Chapitre VI







Après l’engagement d’Adam et le départ de Cyrus pour Washington, Charles vécut seul dans la ferme. Il avait beau dire qu’il cherchait une épouse, il ne mettait pas en pratique la méthode courante qui consiste à rencontrer une jeune fille, l’emmener au bal, s’assurer de sa vertu ou du contraire et, pour finir, se laisser glisser faiblement dans le gouffre du mariage. Charles avait peur des filles, voilà la vérité. Et, comme les hommes timides, il satisfaisait ses désirs avec une prostituée anonyme. La putain est la femme qui offre le plus de sécurité au timide. Elle est payée, et d’avance ; elle est à la merci de l’homme qui peut, à son gré, être gai ou brutal avec elle ; et, surtout, l’homme n’a pas à envisager l’éventualité d’une rebuffade dont l’idée seule noue les tripes du timide.

Le système était simple et entouré d’un secret rassurant. Le propriétaire de l’auberge louait ses trois chambres de passagers aux filles pour deux semaines.

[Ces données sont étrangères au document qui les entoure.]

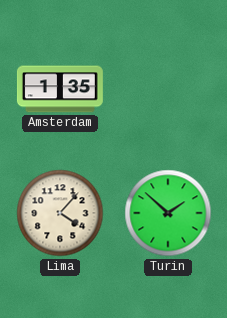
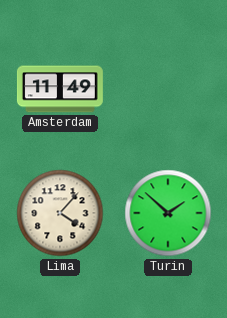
Amsterdam: 1:35 -> 11:49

Au bout de deux semaines, un nouveau contingent remplaçait le précédent. Mr. Hallam, l’aubergiste, ne touchait aucun pourcentage. Il pouvait presque sincèrement assurer qu’il ignorait tout. Il se contentait de recevoir pour ses chambres cinq fois le prix normal. Les filles étaient choisies, procurées, déplacées, surveillées et volées par un certain M. Edwards, de Boston. Ces femmes accomplissaient un lent périple à travers les petites villes, ne restant jamais plus de quinze jours au même endroit. C’était un système très efficace. Les femmes n’habitaient pas la ville assez longtemps pour être remarquées par un habitant ou un gendarme. Elles quittaient rarement leurs chambres et évitaient les endroits publics. Il leur était interdit, sous peine du fouet, de boire, de faire du scandale ou de tomber amoureuses. Les repas leur étaient servis dans leurs chambres et les clients étaient soigneusement filtrés. Un homme en état d’ébriété n’avait pas le droit de « monter ». Tous les six mois, chaque fille avait droit à un mois de vacances pour se soûler et casser les carreaux. Si, pendant le travail, une fille désobéissait aux règles, Mr. Edwards en personne la déshabillait, la bâillonnait et la cravachait sans épargner aucune partie de son corps. Si elle récidivait, elle se retrouvait en prison pour vagabondage spécial.

Le stage de quinze jours avait un autre avantage : la plupart des filles étant malades, elles avaient le temps de disparaître avant que leur présent de rencontrailles n’ait incubé chez le client. L’homme contaminé n’avait personne à qui demander des comptes. Mr. Hallam ignorait tout et Mr. Edwards n’apparaissait jamais dans l’exercice de ses fonctions. C’était vraiment une bonne affaire que ce circuit.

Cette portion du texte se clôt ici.